Kids just want to catch fish

Catelyn shows off one of the fish she caught.

Whether or not they continue it later in life, kids – virtually all kids – want to have the opportunity to catch a fish. They may lose interest soon after the initial experience but the desire to watch a bobber go under and to feel the tug on the line is something inborn in youngsters.
Daughter, Melissa, is now a grown-up, married with three daughters of her own. However, she still mentions the fun she had when as a little tyke, her grandparents helped her bait a hook and fish for bream at their lakeside home on D’Arbonne. Today if given the opportunity, Melissa still likes to feel the pulsating fight of a fish on her line.

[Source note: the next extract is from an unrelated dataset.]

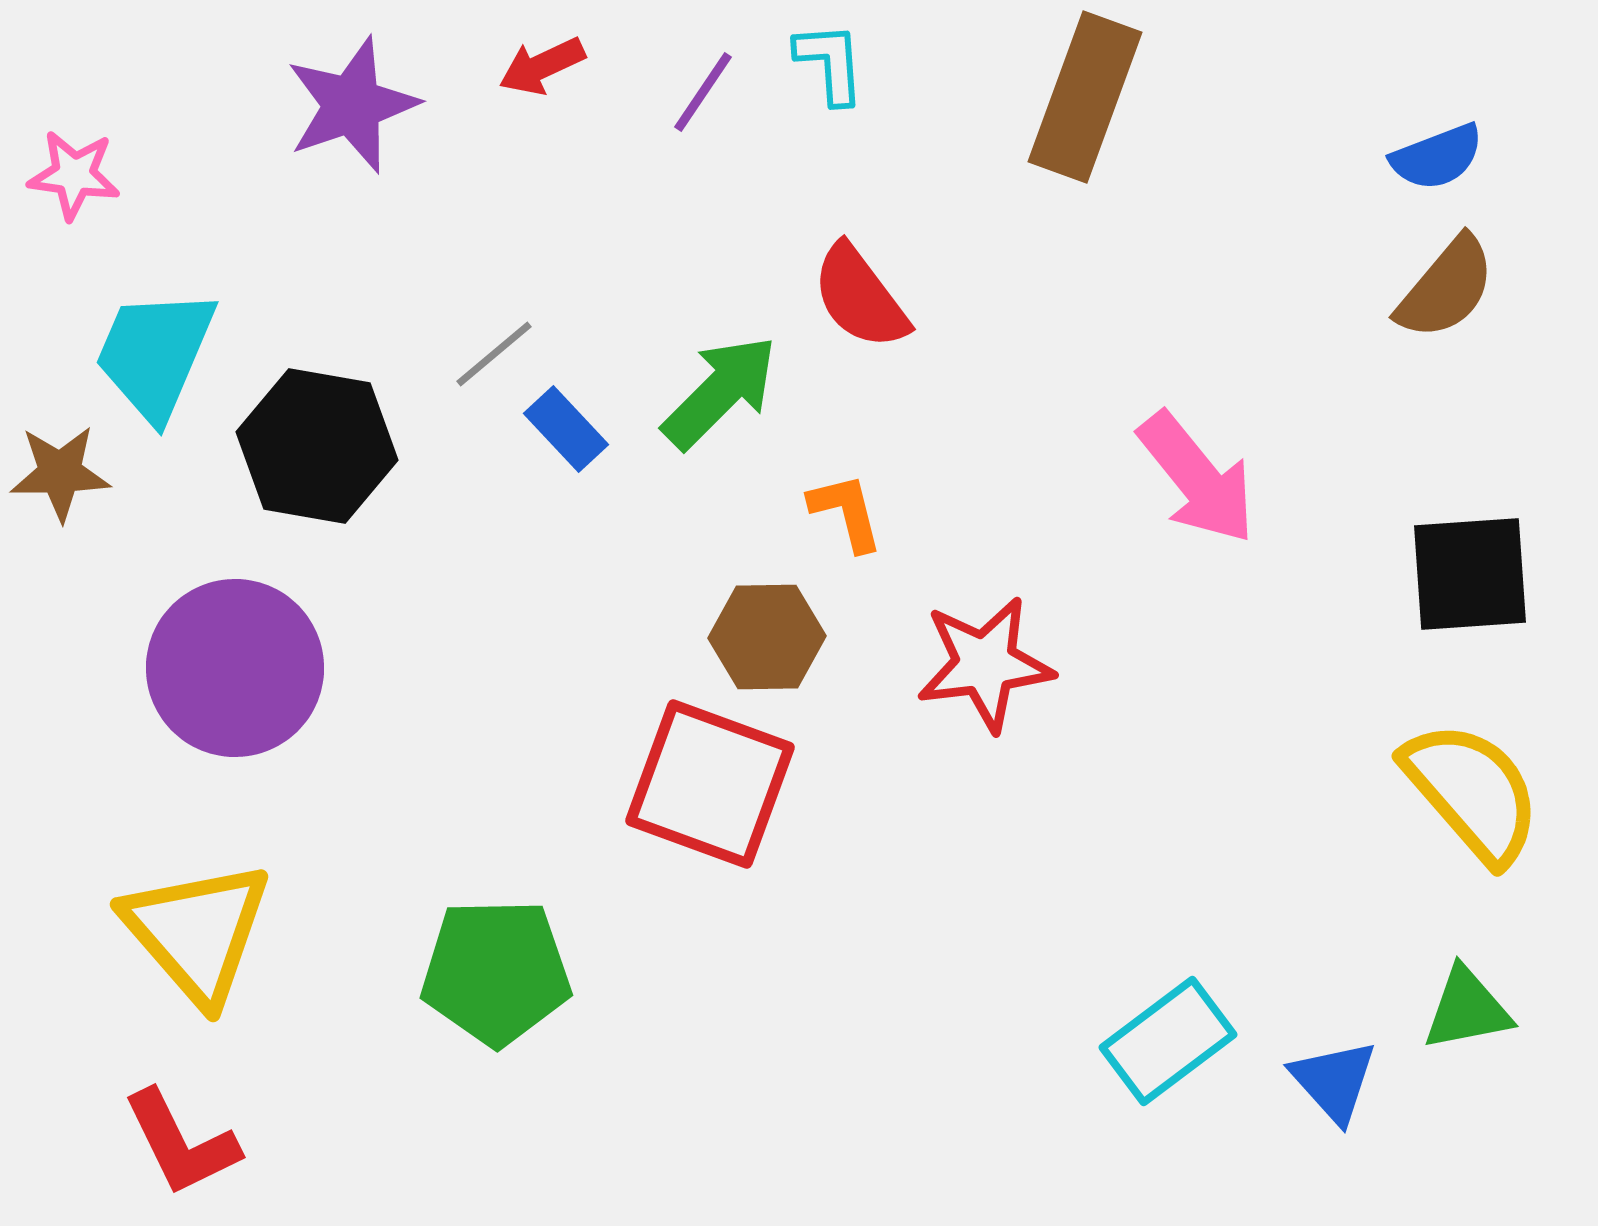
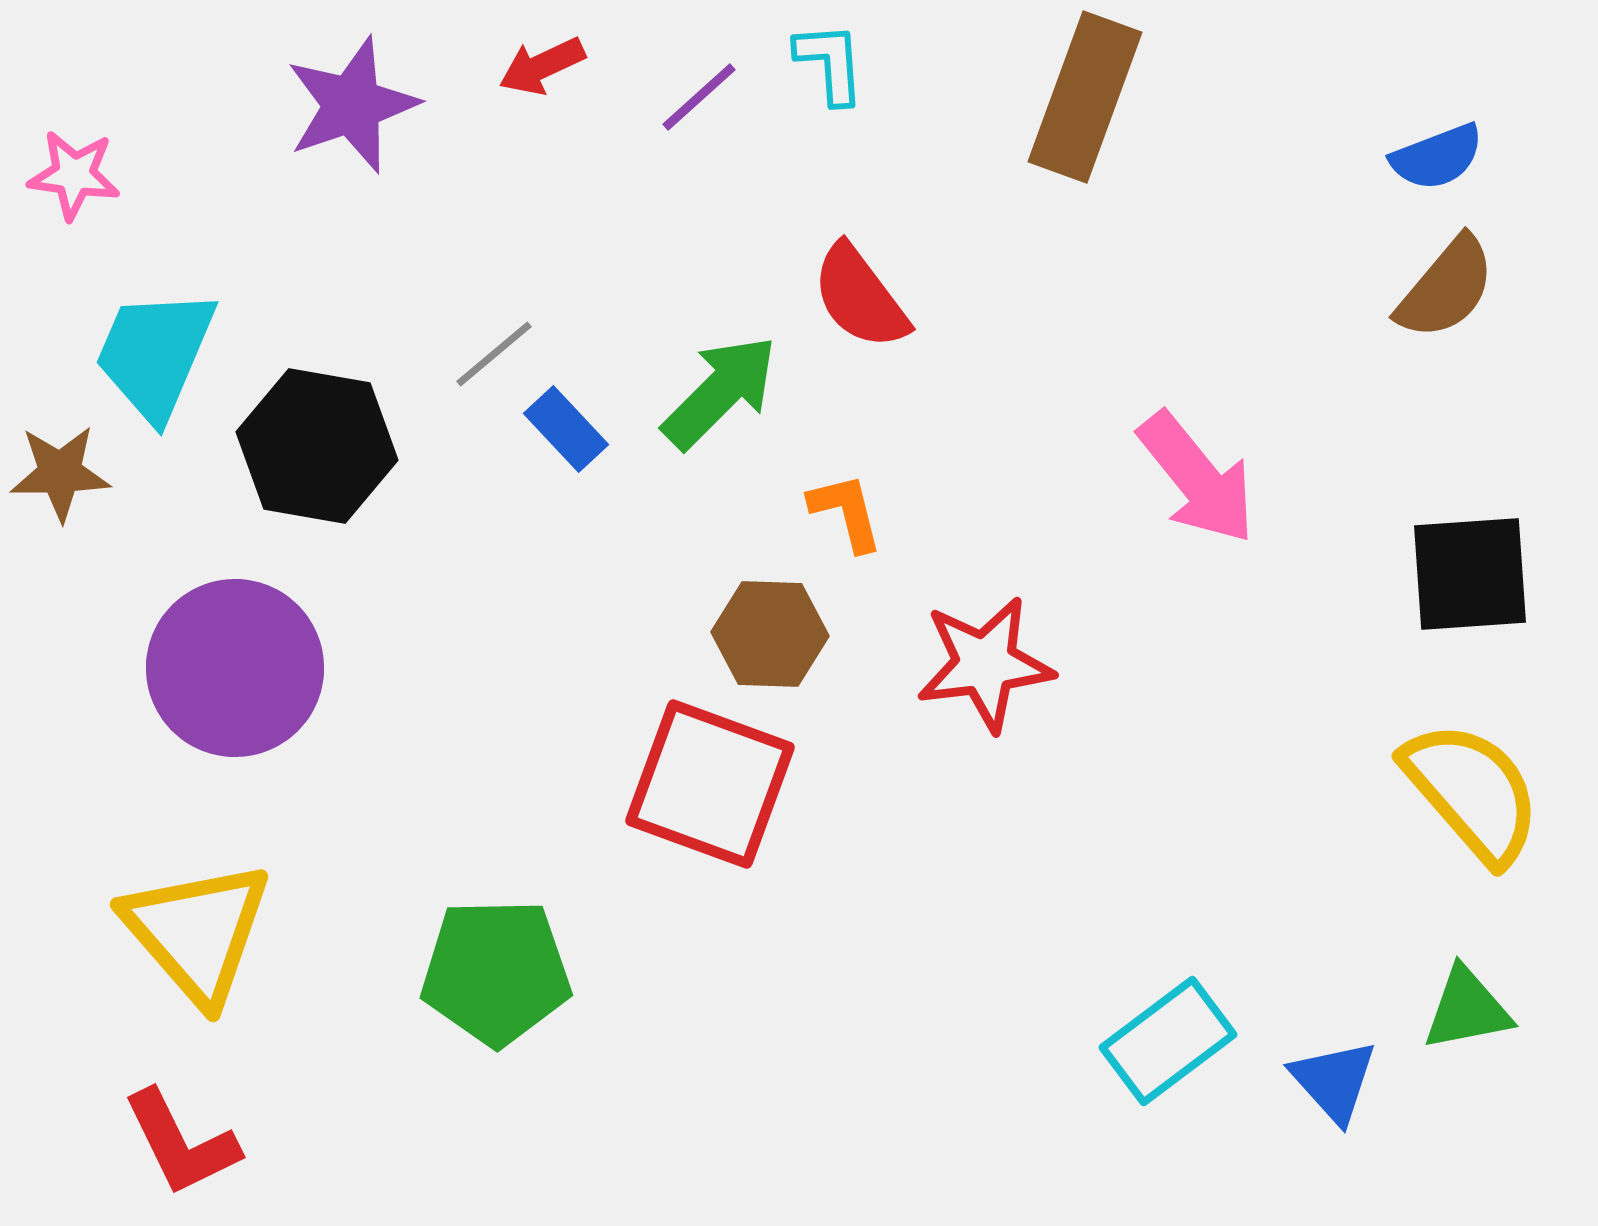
purple line: moved 4 px left, 5 px down; rotated 14 degrees clockwise
brown hexagon: moved 3 px right, 3 px up; rotated 3 degrees clockwise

In years past, I have had the opportunity of fishing with my grandchildren. It has been enjoyable to me to watch Kayla’s four struggling with a bream or bass on the line. Watching their eyes as they fought a fish, there was no doubt that they were having a genuine good time.
I remember once taking Cathy’s two girls on a fishing trip to Lincoln Parish Park Lake. It is debatable as to who had the most fun; the girls or me.
It all started when plans were made for the girls, their brother, Billy, and parents to drive up for a visit with us. Cathy had already told me what the girls wanted to do once they got here. Tops on the list was for “papaw to take them fishing”.
The second day of their visit, son-in-law, Bill, and I drove into the Lincoln Parish Park with the kids. Billy’s interest was more in swimming so while Bill watched over Billy at the swimming hole in the lake, I took then seven year old Callie and five year old Catelyn with me where we set up shop on one of the piers at the lake. Glancing into the water next to the pier, there was no doubt that I’d soon be busy baiting hooks and taking off fish; the shallows teemed with small bluegills looking for a hand-out.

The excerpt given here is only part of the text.